16.2 Force Majeure Events include any act, event, non-event, omission or accident beyond our reasonable control and in particular (without limitation) strikes, lock-outs or other industrial action, riot, civil disturbance, invasion, terrorist attack or threat of terrorist attack, war (whether declared or not) or threat or preparation for war, fire, explosion, storm, flood, earthquake, land subsidence, epidemic or other natural disaster, problems in the use of railways, ships, aircraft, motor vehicles or other public or private means of transport, problems in the use of public or private telecommunications networks and the laws, regulations, laws, rules or restrictions of any government.

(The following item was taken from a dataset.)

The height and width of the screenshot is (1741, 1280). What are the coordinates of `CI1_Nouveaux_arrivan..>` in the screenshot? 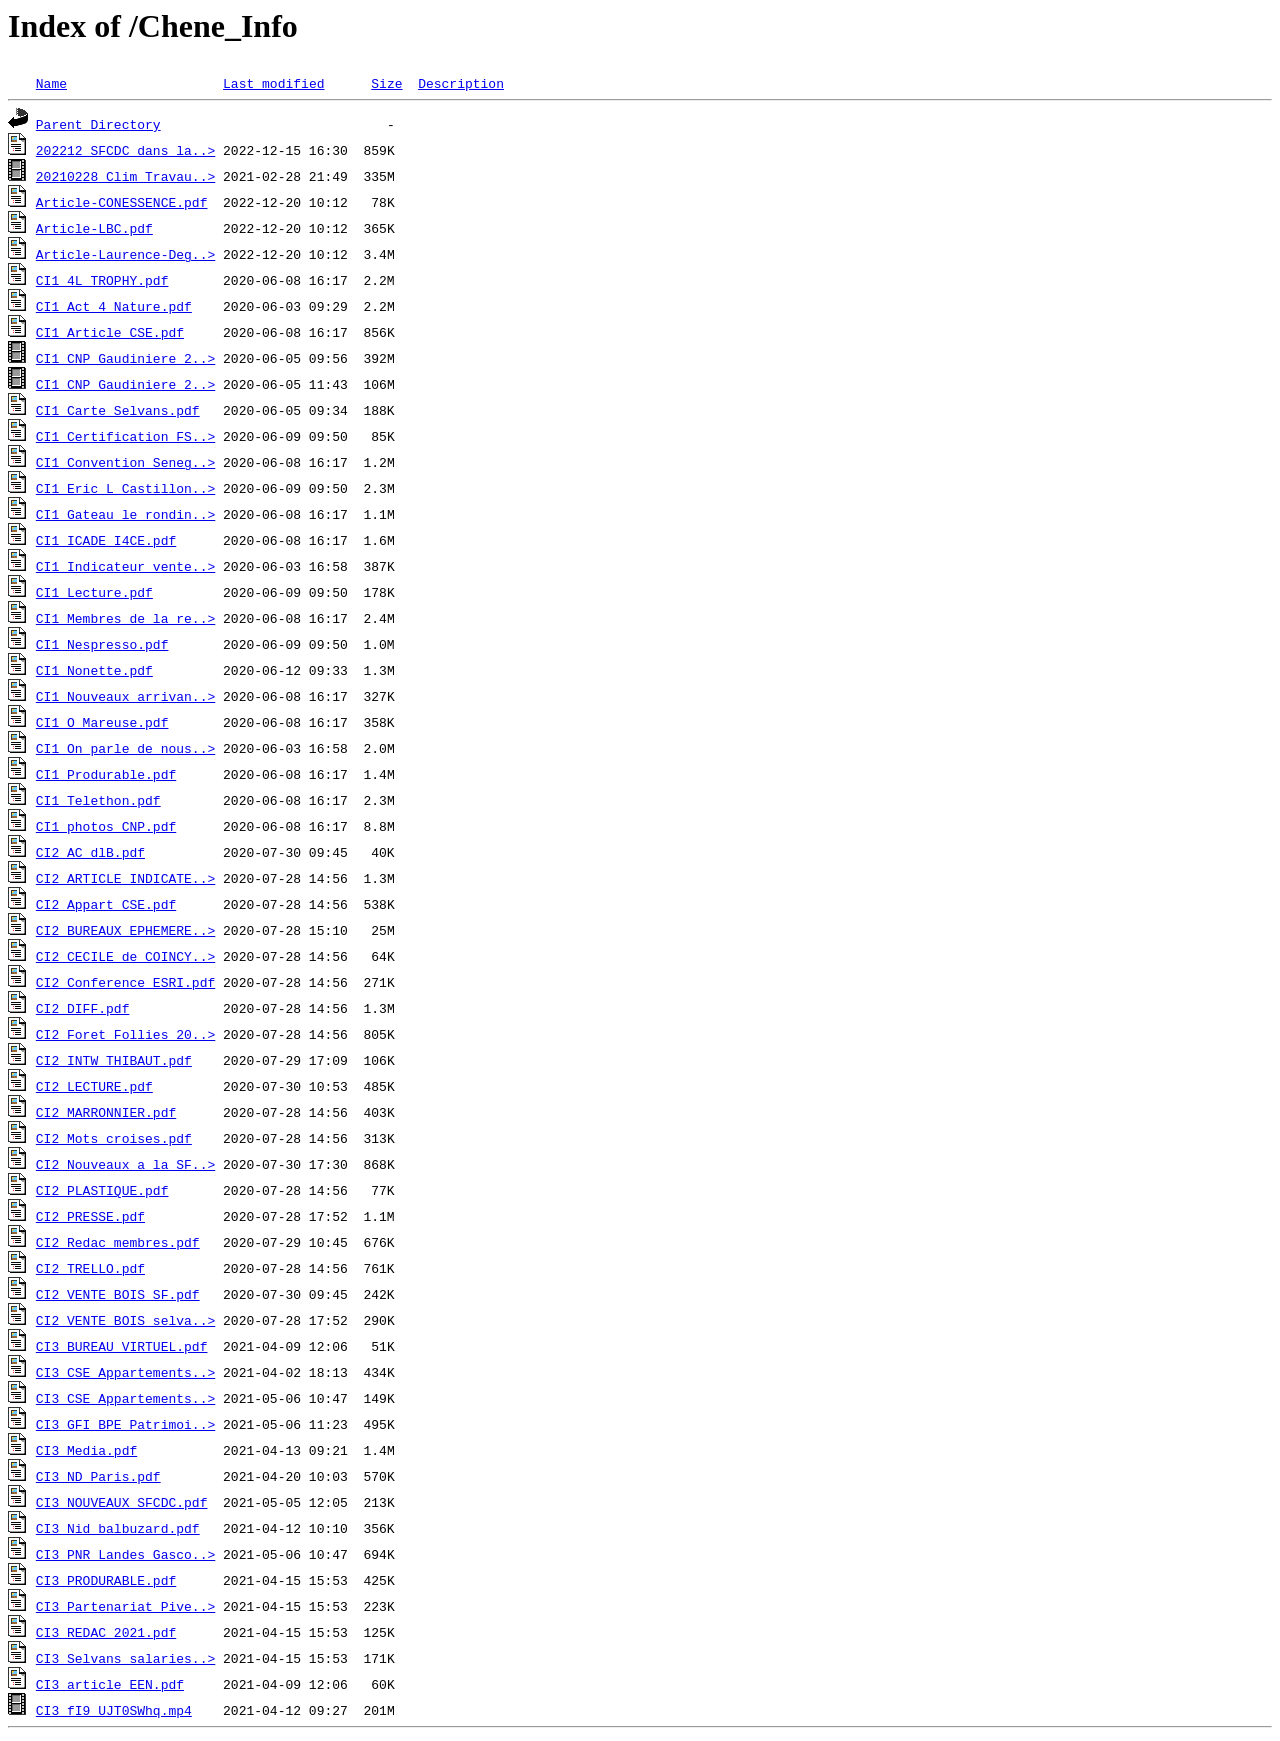 It's located at (125, 696).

16.3 Our performance under a Contract will be suspended for the period that the Force Majeure Event continues. We will be granted an extension of time for performance for the duration of that period. We will use reasonable endeavours to bring the Force Majeure Event to an end or to find a solution whereby our obligations under the Contract can be performed despite the Force Majeure Event.
17. Waiver
17.1 If at any time during the term of a Contract we fail to insist upon strict performance of any of your obligations under the Contract or these Terms and Conditions, or if we fail to exercise any of the rights or remedies available to us under the Contract, that will not constitute a waiver of those rights or remedies and will not relieve you from compliance with those obligations.
17.2 Any waiver by us of any default shall not constitute a waiver of any subsequent default.
17.3 No waiver of any of these Terms will be effective unless it is expressly stated as a waiver and communicated to you in writing in accordance with Section 13.
18. Severability Clause
If any of these Terms or any other provision of a Contract is found by any competent authority to be invalid, illegal or unenforceable to any extent, that term or provision will, to that extent, be severed from the remaining terms and conditions which will continue to be valid to the fullest extent permitted by law.
19. Entire Agreement
19.1 These Terms and Conditions and any documents expressly referred to in them constitute the entire agreement between you and us in relation to the subject matter hereof and supersede all previous agreements, understandings or arrangements between you and us, whether oral or written.
19.2 We each acknowledge that in entering into a Contract neither of us has relied on any representation, promise or undertaking made by the other in any oral or written statements made in the negotiations between us prior to entering into such Contract unless it is expressly set out in these Terms and Conditions.
19.3 Neither of us shall have any remedy in respect of any untrue statement made orally or in writing by the other party before the date of any Contract (unless such untrue statement was made fraudulently) and the other party's sole remedy shall be for breach of Contract as set out in these Terms and Conditions.
20. Our right to change these terms and conditions
20.1 We have the right to revise and amend these Terms and Conditions from time to time to reflect, among other things, changing market conditions affecting our business, changes in technology, payment methods, relevant laws and regulatory requirements and the capabilities of our system.
20.2 You will be subject to the terms and conditions and policies in force at the time you order Products from us, unless a change to the terms and/or policies is required by law or regulation (in which case it will apply to orders previously placed by you) or we notify you of the change to those terms and conditions or policies before we send you the Dispatch Confirmation (in which case we have the right to assume that you have accepted the changes if you do not notify us of your disagreement within seven working days of receiving the Products).